* [WORK TO BE COMPLETED] A single number is the whole answer: the tally of lines in the data below that include the word "oder".

(Saved entries)
• • • • • • •

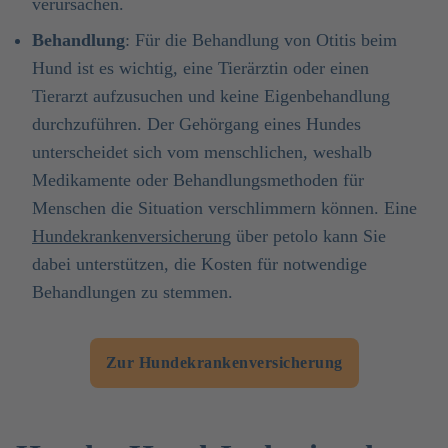
verursachen.
Behandlung
: Für die Behandlung von Otitis beim
Hund ist es wichtig, eine Tierärztin oder einen
Tierarzt aufzusuchen und keine Eigenbehandlung
durchzuführen. Der Gehörgang eines Hundes
unterscheidet sich vom menschlichen, weshalb
Medikamente oder Behandlungsmethoden für
Menschen die Situation verschlimmern können. Eine
Hundekrankenversicherung
über petolo kann Sie
dabei unterstützen, die Kosten für notwendige
Behandlungen zu stemmen.
Zur Hundekrankenversicherung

• • • • • • •

* [RESULT OF THE TASK] 2